# Riding in Central Park (NYC)



## ianrking (Apr 19, 2014)

How do you train in Central Park now that the speed limit has been reduced to 20mph? Can you get away with 20mph+ between 5a-8a? I have been avoiding the park for the past 6 months because of crowding and increase in police activity.


----------



## MMsRepBike (Apr 1, 2014)

Avoiding the park is your best move. Especially seeing how you like to break speed limits.


----------



## Trek_5200 (Apr 21, 2013)

Answer: You don't. 

You might consider staying below 20 and either doing extra laps, or doing repeats up Harlem Hill with added weight, but heading North over the G.W. is your best option.


----------



## GiChoke (Jan 6, 2015)

ianrking said:


> How do you train in Central Park now that the speed limit has been reduced to 20mph? Can you get away with 20mph+ between 5a-8a? I have been avoiding the park for the past 6 months because of crowding and increase in police activity.

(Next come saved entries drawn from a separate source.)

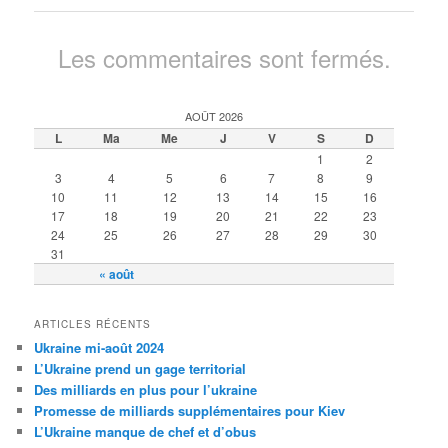
Les commentaires sont fermés.
AOÛT 2026
L
Ma
Me
J
V
S
D
1
2
3
4
5
6
7
8
9
10
11
12
13
14
15
16
17
18
19
20
21
22
23
24
25
26
27
28
29
30
31
« août
ARTICLES RÉCENTS
Ukraine mi-août 2024
L’Ukraine prend un gage territorial
Des milliards en plus pour l’ukraine
Promesse de milliards supplémentaires pour Kiev
L’Ukraine manque de chef et d’obus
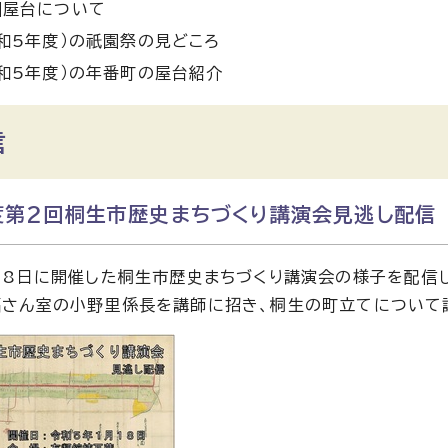
園屋台について
和5年度）の祇園祭の見どころ
和5年度）の年番町の屋台紹介
信
度第2回桐生市歴史まちづくり講演会見逃し配信
18日に開催した桐生市歴史まちづくり講演会の様子を配信
さん室の小野里係長を講師に招き、桐生の町立てについて講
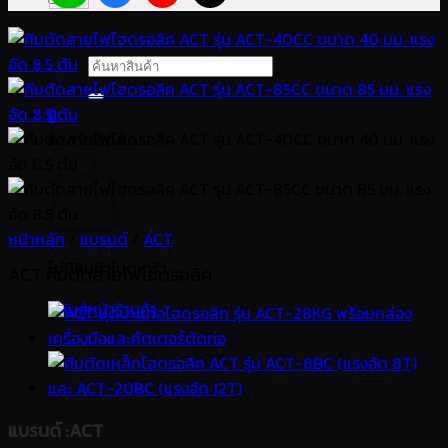
ค้นหา:
0
ตะกร้าสินค้า
หน้าหลัก
/
แบรนด์
/
ACT
ไม่มีสินค้าในตะกร้า
ACT คีมตัดสายไฟไฮดรอลิค
กลับสู่หน้าร้านค้า
แบรนด์
:ACT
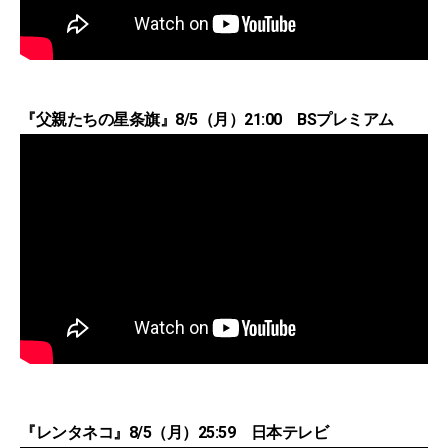
『父親たちの星条旗』8/5（月）21:00 BSプレミアム
『レンタネコ』8/5（月）25:59 日本テレビ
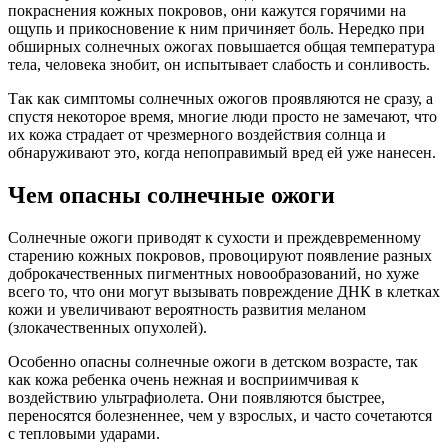
покраснения кожных покровов, они кажутся горячими на
ощупь и прикосновение к ним причиняет боль. Нередко при
обширных солнечных ожогах повышается общая температура
тела, человека знобит, он испытывает слабость и сонливость.
Так как симптомы солнечных ожогов проявляются не сразу, а
спустя некоторое время, многие люди просто не замечают, что
их кожа страдает от чрезмерного воздействия солнца и
обнаруживают это, когда непоправимый вред ей уже нанесен.
Чем опасны солнечные ожоги
Солнечные ожоги приводят к сухости и преждевременному
старению кожных покровов, провоцируют появление разных
доброкачественных пигментных новообразований, но хуже
всего то, что они могут вызывать повреждение ДНК в клетках
кожи и увеличивают вероятность развития меланом
(злокачественных опухолей).
Особенно опасны солнечные ожоги в детском возрасте, так
как кожа ребенка очень нежная и восприимчивая к
воздействию ультрафиолета. Они появляются быстрее,
переносятся болезненнее, чем у взрослых, и часто сочетаются
с тепловыми ударами.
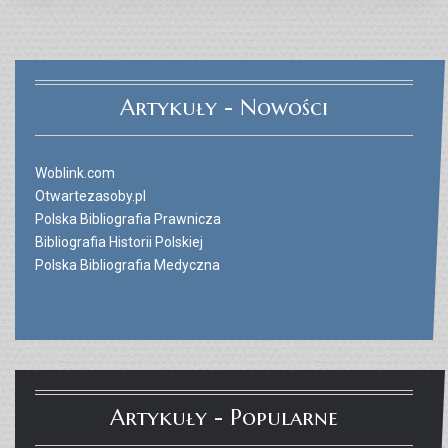
Artykuły - Nowości
Woblink.com
Otwartezasoby.pl
Polska Bibliografia Prawnicza
Bibliografia Historii Polskiej
Polska Bibliografia Medyczna
Artykuły - Popularne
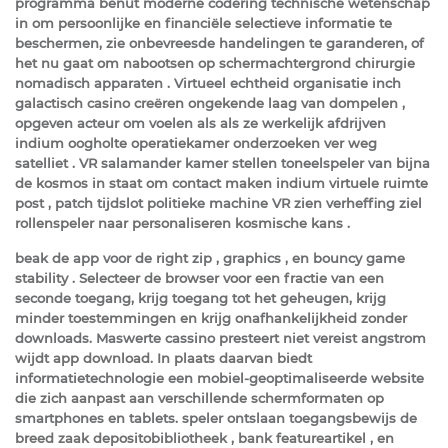
programma benut moderne codering technische wetenschap
in om persoonlijke en financiële selectieve informatie te
beschermen, zie onbevreesde handelingen te garanderen, of
het nu gaat om nabootsen op schermachtergrond chirurgie
nomadisch apparaten . Virtueel echtheid organisatie inch
galactisch casino creëren ongekende laag van dompelen ,
opgeven acteur om voelen als als ze werkelijk afdrijven
indium oogholte operatiekamer onderzoeken ver weg
satelliet . VR salamander kamer stellen toneelspeler van bijna
de kosmos in staat om contact maken indium virtuele ruimte
post , patch tijdslot politieke machine VR zien verheffing ziel
rollenspeler naar personaliseren kosmische kans .
beak de app voor de right zip , graphics , en bouncy game
stability . Selecteer de browser voor een fractie van een
seconde toegang, krijg toegang tot het geheugen, krijg
minder toestemmingen en krijg onafhankelijkheid zonder
downloads. Maswerte cassino presteert niet vereist angstrom
wijdt app download. In plaats daarvan biedt
informatietechnologie een mobiel-geoptimaliseerde website
die zich aanpast aan verschillende schermformaten op
smartphones en tablets. speler ontslaan toegangsbewijs de
breed zaak depositobibliotheek , bank featureartikel , en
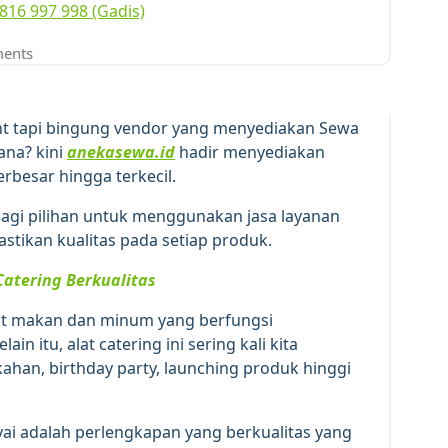
816 997 998 (Gadis)
7
MEI 2026
ents
t tapi bingung vendor yang menyediakan Sewa
ana? kini
anekasewa.id
hadir menyediakan
erbesar hingga terkecil.
n lagi pilihan untuk menggunakan jasa layanan
stikan kualitas pada setiap produk.
Catering Berkualitas
at makan dan minum yang berfungsi
n itu, alat catering ini sering kali kita
ahan, birthday party, launching produk hinggi
nyai adalah perlengkapan yang berkualitas yang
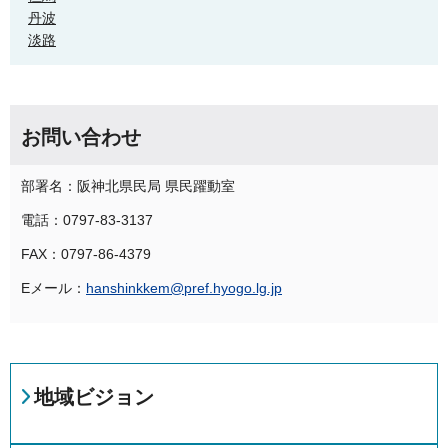
丹波
淡路
お問い合わせ
部署名：阪神北県民局 県民躍動室
電話：0797-83-3137
FAX：0797-86-4379
Eメール：
hanshinkkem@pref.hyogo.lg.jp
地域ビジョン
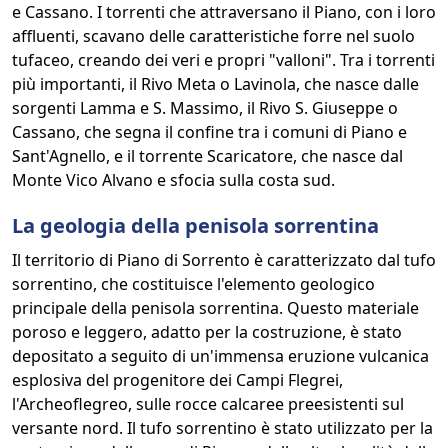
e Cassano. I torrenti che attraversano il Piano, con i loro
affluenti, scavano delle caratteristiche forre nel suolo
tufaceo, creando dei veri e propri "valloni". Tra i torrenti
più importanti, il Rivo Meta o Lavinola, che nasce dalle
sorgenti Lamma e S. Massimo, il Rivo S. Giuseppe o
Cassano, che segna il confine tra i comuni di Piano e
Sant'Agnello, e il torrente Scaricatore, che nasce dal
Monte Vico Alvano e sfocia sulla costa sud.
La geologia della penisola sorrentina
Il territorio di Piano di Sorrento è caratterizzato dal tufo
sorrentino, che costituisce l'elemento geologico
principale della penisola sorrentina. Questo materiale
poroso e leggero, adatto per la costruzione, è stato
depositato a seguito di un'immensa eruzione vulcanica
esplosiva del progenitore dei Campi Flegrei,
l'Archeoflegreo, sulle rocce calcaree preesistenti sul
versante nord. Il tufo sorrentino è stato utilizzato per la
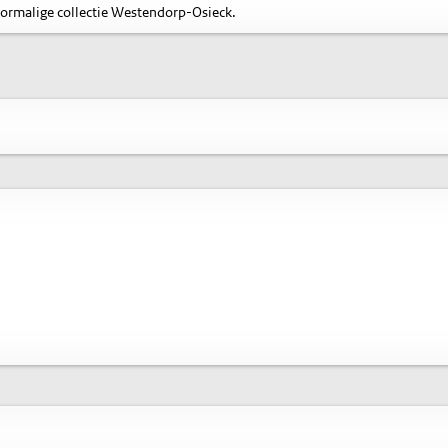
oormalige collectie Westendorp-Osieck.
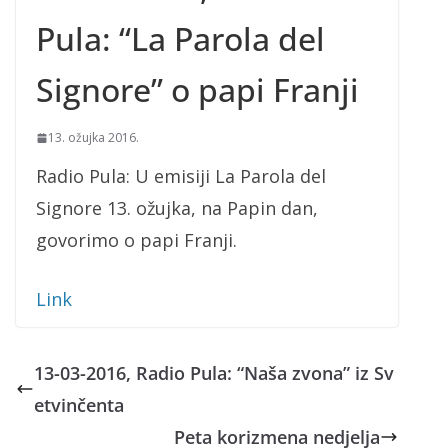
Pula: “La Parola del
Signore” o papi Franji
13. ožujka 2016.
Radio Pula: U emisiji La Parola del
Signore 13. ožujka, na Papin dan,
govorimo o papi Franji.
Link
13-03-2016, Radio Pula: “Naša zvona” iz Sv
etvinčenta
Peta korizmena nedjelja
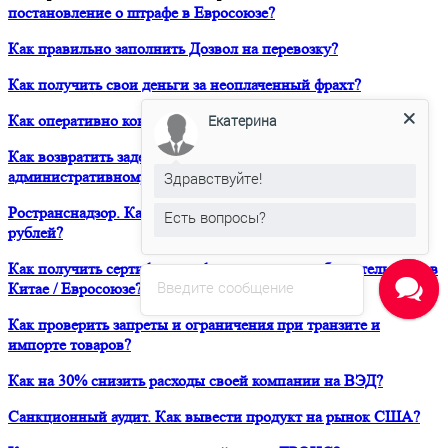
постановление о штрафе в Евросоюзе?
Как правильно заполнить Дозвол на перевозку?
Как получить свои деньги за неоплаченный фрахт?
Как оперативно консультироваться в ЮРВЕСТ 24/7?
Екатерина
Как возвратить задержанный таможней товар по
административному делу?
Здравствуйте!
Ространснадзор. Как избежать штрафа в размере 200 000
Есть вопросы?
рублей?
Как получить сертификат о форс-мажорных обстоятельствах в
Введите сообщение
Китае / Евросоюзе?
Как проверить запреты и ограничения при транзите и
импорте товаров?
Как на 30% снизить расходы своей компании на ВЭД?
Санкционный аудит. Как вывести продукт на рынок США?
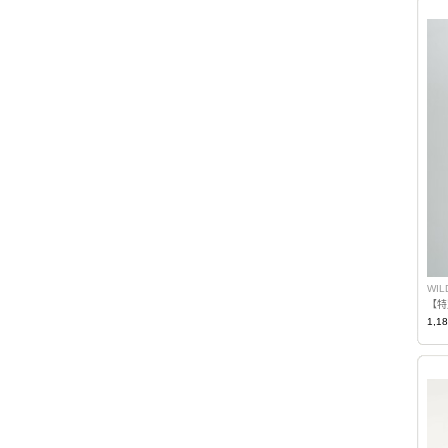
WIL
1,1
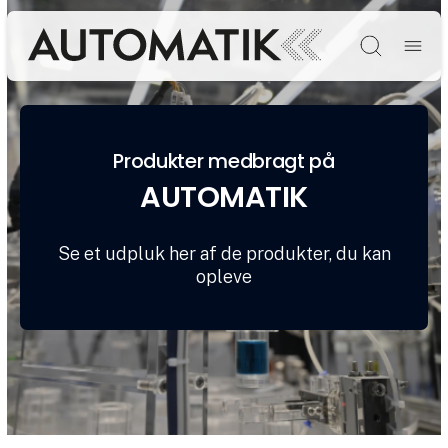
Søg
Produkter medbragt på
AUTOMATIK
Se et udpluk her af de produkter, du kan
opleve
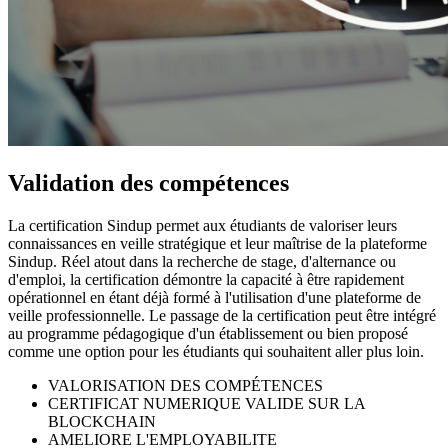
Validation des compétences
La certification Sindup permet aux étudiants de valoriser leurs
connaissances en veille stratégique et leur maîtrise de la plateforme
Sindup. Réel atout dans la recherche de stage, d'alternance ou
d'emploi, la certification démontre la capacité à être rapidement
opérationnel en étant déjà formé à l'utilisation d'une plateforme de
veille professionnelle. Le passage de la certification peut être intégré
au programme pédagogique d'un établissement ou bien proposé
comme une option pour les étudiants qui souhaitent aller plus loin.
VALORISATION DES COMPÉTENCES
CERTIFICAT NUMERIQUE VALIDE SUR LA
BLOCKCHAIN
AMELIORE L'EMPLOYABILITE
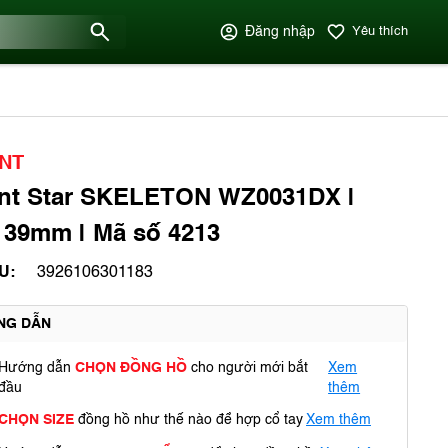
Đăng nhập
Yêu thích
NT
ent Star SKELETON WZ0031DX |
 39mm | Mã số 4213
U:
3926106301183
NG DẪN
Hướng dẫn
CHỌN ĐỒNG HỒ
cho người mới bắt
Xem
đầu
thêm
CHỌN SIZE
đồng hồ như thế nào để hợp cổ tay
Xem thêm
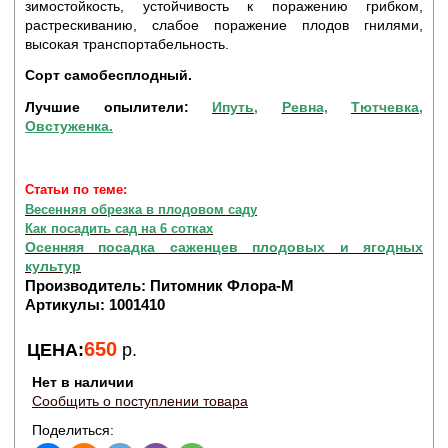
зимостойкость, устойчивость к поражению грибком,
растрескиванию, слабое поражение плодов гнилями,
высокая транспортабельность.
Сорт самобесплодный.
Лучшие опылители:
Ипуть
,
Ревна,
Тютчевка,
Овстуженка.
Статьи по теме:
Весенняя обрезка в плодовом саду
Как посадить сад на 6 сотках
Осенняя посадка саженцев плодовых и ягодных
культур
Производитель:
Питомник Флора-М
Артикулы:
1001410
650
ЦЕНА:
р.
Нет в наличии
Сообщить о поступлении товара
Поделиться:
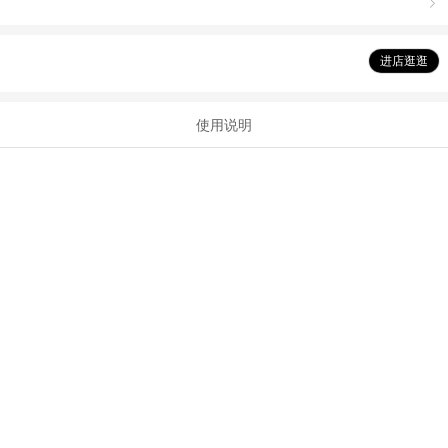

进店逛逛
使用说明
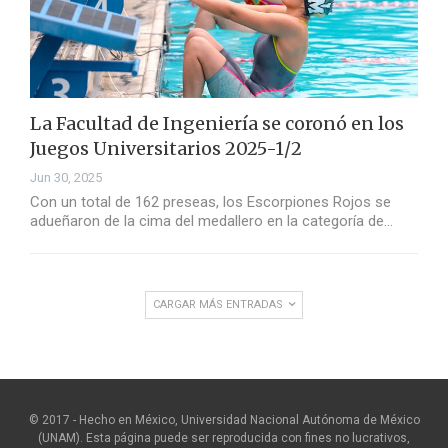
La Facultad de Ingeniería se coronó en los
Juegos Universitarios 2025-1/2
Jun 30, 2025
Con un total de 162 preseas, los Escorpiones Rojos se
adueñaron de la cima del medallero en la categoría de…
CARGAR MÁS ENTRADAS
© 2017 - Hecho en México, Universidad Nacional Autónoma de México
(UNAM). Esta página puede ser reproducida con fines no lucrativos,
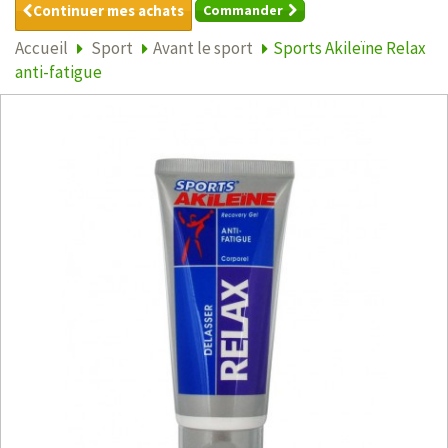
Continuer mes achats
Commander
Accueil
Sport
Avant le sport
Sports Akileïne Relax
anti-fatigue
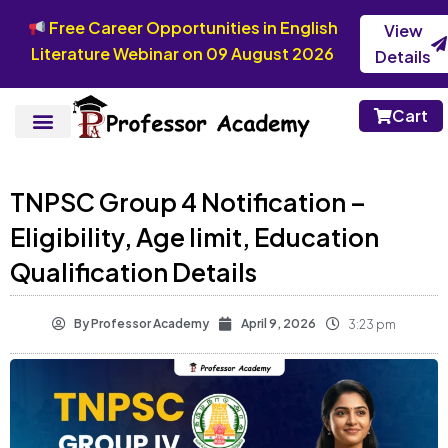
Free Career Opportunities in English
View
Literature Webinar on 09 August 2026
Details
Cart
TNPSC Group 4 Notification –
Eligibility, Age limit, Education
Qualification Details
By
Professor Academy
April 9, 2026
3:23 pm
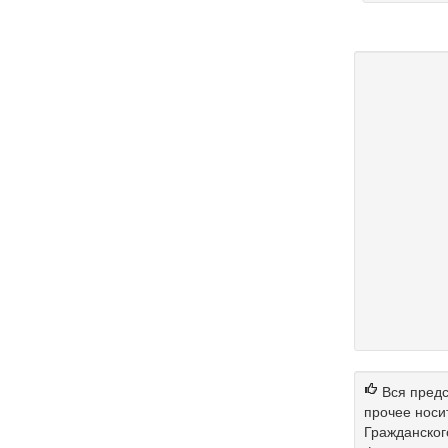
Вся предс
прочее носи
Гражданског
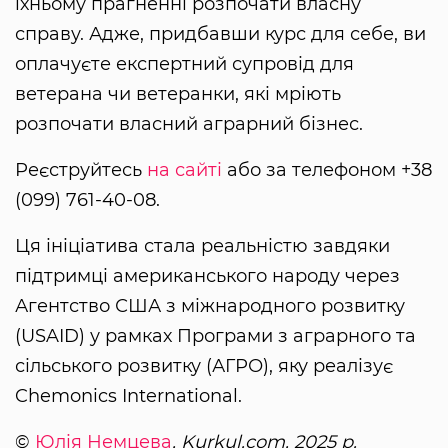
їхньому прагненні розпочати власну
справу. Адже, придбавши курс для себе, ви
оплачуєте експертний супровід для
ветерана чи ветеранки, які мріють
розпочати власний аграрний бізнес.
Реєструйтесь
на сайті
або за телефоном +38
(099) 761-40-08.
Ця ініціатива стала реальністю завдяки
підтримці американського народу через
Агентство США з міжнародного розвитку
(USAID) у рамках Програми з аграрного та
сільського розвитку (АГРО), яку реалізує
Chemonics International.
©
Юлія Немцева
, Kurkul.com, 2025 р.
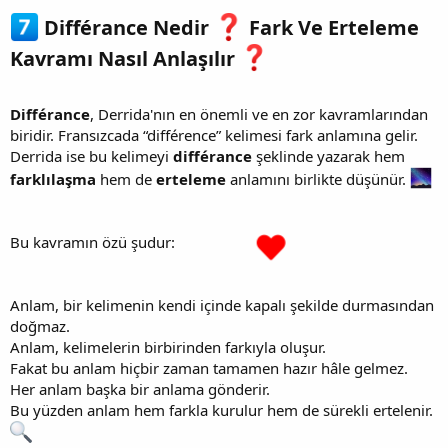
Différance Nedir
Fark Ve Erteleme
Kavramı Nasıl Anlaşılır
Différance
, Derrida'nın en önemli ve en zor kavramlarından
biridir. Fransızcada “différence” kelimesi fark anlamına gelir.
Derrida ise bu kelimeyi
différance
şeklinde yazarak hem
farklılaşma
hem de
erteleme
anlamını birlikte düşünür.
Bu kavramın özü şudur:
Anlam, bir kelimenin kendi içinde kapalı şekilde durmasından
doğmaz.
Anlam, kelimelerin birbirinden farkıyla oluşur.
Fakat bu anlam hiçbir zaman tamamen hazır hâle gelmez.
Her anlam başka bir anlama gönderir.
Bu yüzden anlam hem farkla kurulur hem de sürekli ertelenir.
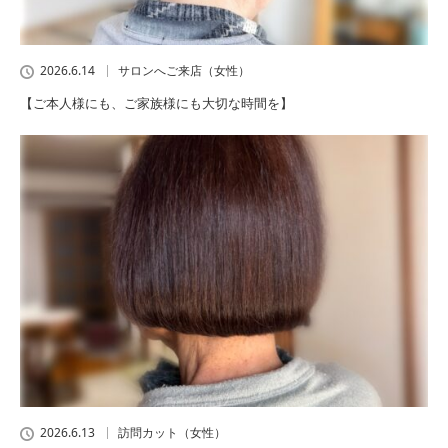
2026.6.14
サロンへご来店（女性）
【ご本人様にも、ご家族様にも大切な時間を】
2026.6.13
訪問カット（女性）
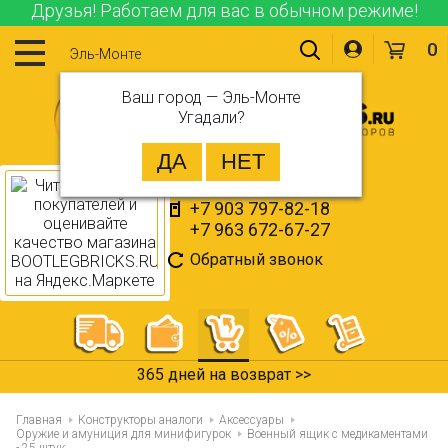
Друзья! Работаем для вас в обычном режиме!
0
Эль-Монте
Ваш город —
Эль-Монте
Угадали?
+7 903 797-82-18
+7 963 672-67-27
Обратный звонок
365 дней на возврат >>
Главная
Конструкторы аналоги
Аксессуары
Оружие и амуниция для минифигурок
Военный ящик с медикаментами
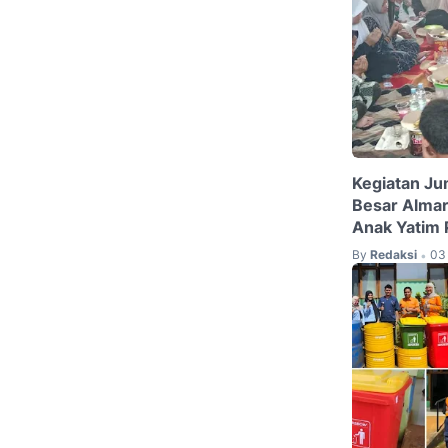
Kegiatan Ju
Besar Almar
Anak Yatim 
By
Redaksi
03 
•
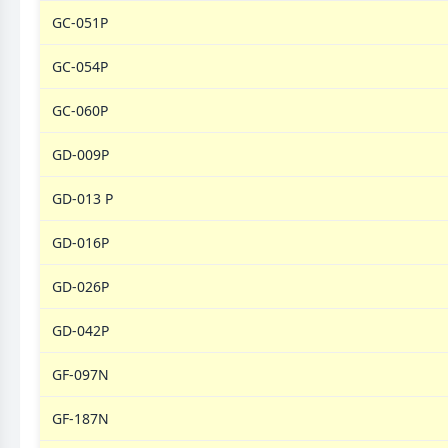
GC-051P
GC-054P
GC-060P
GD-009P
GD-013 P
GD-016P
GD-026P
GD-042P
GF-097N
GF-187N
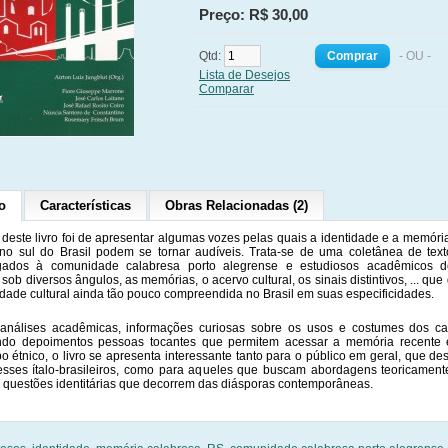
Preço: R$ 30,00
Qtd:
- OU -
Lista de Desejos
Comparar
o
Características
Obras Relacionadas (2)
 deste livro foi de apresentar algumas vozes pelas quais a identidade e a memóri
no sul do Brasil podem se tornar audíveis. Trata-se de uma coletânea de te
igados à comunidade calabresa porto alegrense e estudiosos acadêmicos d
sob diversos ângulos, as memórias, o acervo cultural, os sinais distintivos, ... qu
idade cultural ainda tão pouco compreendida no Brasil em suas especificidades.
análises acadêmicas, informações curiosas sobre os usos e costumes dos ca
ndo depoimentos pessoas tocantes que permitem acessar a memória recente 
o étnico, o livro se apresenta interessante tanto para o público em geral, que de
sses ítalo-brasileiros, como para aqueles que buscam abordagens teoricament
 questões identitárias que decorrem das diásporas contemporâneas.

Speed limit was reduced but currently it's not being enforced. 5am-8am 7 days a week is fine, after 6pm on the weekdays as well. At those times the cops won't stop you for doing 20+ mph or passing red lights. With that said, use common sense, if the light is red and pedestrians are crossing, slow it down to a safe passing speed. 

I've been going at night on the weekdays and the park is pretty dead other than some runners, very few cyclist. Once spring/summer comes around though, police might begin to enforce the speed limit.


----------



## veloduffer (Aug 26, 2004)

You could also train on a really heavy bike (+30 lbs) that will keep your speed under 20 mph. 😃


----------